Tuesday, October 6, 2015

WHAT'S LOVE GOT TO DO WITH IT?

“Elena had moved up in the world: eating in tourist restaurants, sending a daughter to private school, and living in a middle-class apartment were clear symbols of her increased social and economic mobility… thanks to her transnational relationship with a foreign tourist” (5). 

What does this mean for her town? What does this mean for her family? What does this mean for her life? 
Denise Brennan helps to answer these questions for Elena, her fellow sex workers, and her town of Sousa.  

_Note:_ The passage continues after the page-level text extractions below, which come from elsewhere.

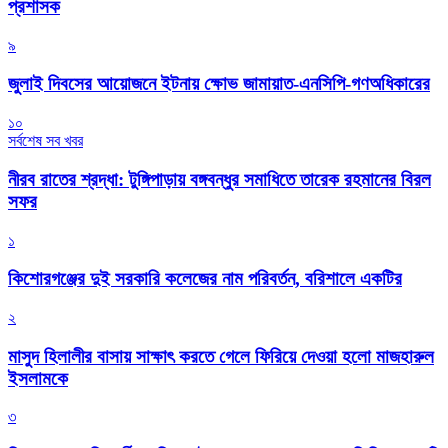
প্রশাসক
৯
জুলাই দিবসের আয়োজনে ইটনায় ক্ষোভ জামায়াত-এনসিপি-গণঅধিকারের
১০
সর্বশেষ সব খবর
নীরব রাতের শ্রদ্ধা: টুঙ্গিপাড়ায় বঙ্গবন্ধুর সমাধিতে তারেক রহমানের বিরল
সফর
১
কিশোরগঞ্জের দুই সরকারি কলেজের নাম পরিবর্তন, বরিশালে একটির
২
মাসুদ হিলালীর বাসায় সাক্ষাৎ করতে গেলে ফিরিয়ে দেওয়া হলো মাজহারুল
ইসলামকে
৩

Sexscape: What does that even mean?
“I use the term to seascape to refer to both a new kind of global sexual landscape and the sites within it” (15). Sousa emerges as a bordertown on the Northern coast of the Dominican Republic and a transnational space where many imagine that there dreams for better lives will be attained.  This idea of an idyllic escape location doesn’t just apply to the women (and men) who work in sex tourism in this town, but also the European (primarily German) and Canadian men who come hoping to have their fantasies lived out. The majority of the men visit from their working or middle-class lives and are able to come to this Dominican town and fill the role of “big men” as Brennan describes on page 29. 

“Without these transnational connections- faxes, money wires, clients’ return visits, and the possibility of traveling to or moving to clients’ home countries- Sousa’s sex trade would be no different than sex work in any other Dominican town” (22).  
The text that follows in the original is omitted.